Antibody development: Monoclonal antibodies against GPV (e.g., V.3) inhibit collagen-induced platelet aggregation .
Diagnostic tools: ELISA kits (detection range: 0.78–50 ng/mL) quantify GPV levels in serum, plasma, and cell cultures .
| Vendor | Product Code | Expression Host | Tag | Purity |
|---|---|---|---|---|
| Creative Biomart | RFL10279RF | E. coli | His | >90% |
| Cusabio | CSB-CF009688RA | E. coli | His | >90% |
Rat Platelet Glycoprotein V (Gp5) is a type I transmembrane glycoprotein expressed exclusively within the platelet/megakaryocyte lineage. The rat GPV gene structure consists of a coding sequence of approximately 1,700 nucleotides contained in one exon, with a single intron of approximately 900 nucleotides in the 5' untranslated region. The mature rat protein comprises 551 amino acids and contains an NH2-terminal leucine-rich region of 15 repeats and a thrombin cleavage recognition sequence .
The promoter structure of rat GPV genes features megakaryocyte-type promoters with conserved tandem Ets and GATA recognition motifs and lacks a TATA box, which is characteristic of megakaryocyte-specific genes . Rat GPV shares 70% sequence identity with human GPV, though the rat protein contains an additional 8-amino acid intracellular segment compared to the human counterpart .
Functionally, GPV associates noncovalently with the GPIb-IX complex to form GPIb-V-IX, which serves as a receptor for von Willebrand factor and thrombin. This complex plays a critical role in platelet adhesion to sites of vascular injury. Additionally, experimental evidence indicates that GPV binds to collagen and participates in collagen-induced platelet adhesion and activation .
To generate GPV knockout mice, researchers have employed homologous recombination techniques. The procedure involves:
Isolating and mapping the mouse GPV gene from a BAC library
Creating a targeting construct where the GPV coding region is replaced by a reverse-oriented Neo cassette
Electroporating the construct into embryonic stem cells
Selecting Neo-resistant clones and microinjecting them into embryos
Breeding chimeric offspring to generate homozygous knockouts
The targeting strategy specifically replaces the GPV coding region (from the putative initiator Met to Leu 389) with a Neo cassette . Southern blotting is used to confirm successful recombination and germline transmission .

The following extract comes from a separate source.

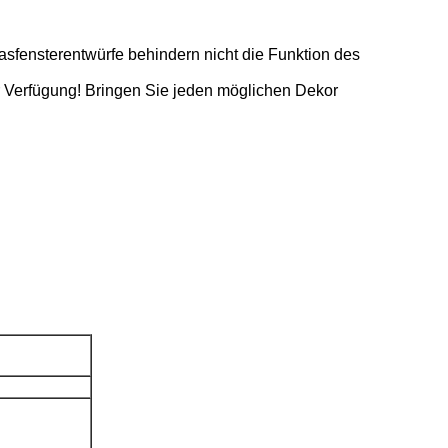
sfensterentwürfe behindern nicht die Funktion des
ur Verfügung! Bringen Sie jeden möglichen Dekor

Validation of GPV-null mice includes:
Flow cytometry analysis to confirm absence of GPV surface expression
Western blotting of platelet lysates to verify complete protein deletion
Functional assays to assess platelet responses to various agonists, particularly thrombin
Assessment of expression levels of other glycoproteins to ensure selective deletion
Studies have demonstrated that successful GPV knockout mice display normal platelet size and normal expression levels of GPIb-IX, confirming the selective nature of the gene deletion .
Several complementary experimental approaches have been used to delineate the functional consequences of GPV deletion:
Fibrinogen binding assays: Flow cytometry with FITC-labeled fibrinogen reveals increased binding in GPV-/- platelets at low thrombin concentrations (0.5-1 nM) compared to wild-type platelets. Quantitatively, at 0.5 nM thrombin, fluorescence values were 7±1.2 for wild-type versus 22±0.8 for GPV-/- platelets, demonstrating enhanced responsiveness .
Platelet aggregation: Aggregometry shows that GPV-/- platelets aggregate in response to subthreshold concentrations of thrombin (0.5 nM) that do not induce significant responses in wild-type platelets .
P-selectin expression: Measurements demonstrate increased exposure in GPV-/- platelets specifically at lower thrombin concentrations .
Collagen adhesion: Under both static and flow conditions, GPV-deficient platelets exhibit defective adhesion to collagen type I-coated surfaces .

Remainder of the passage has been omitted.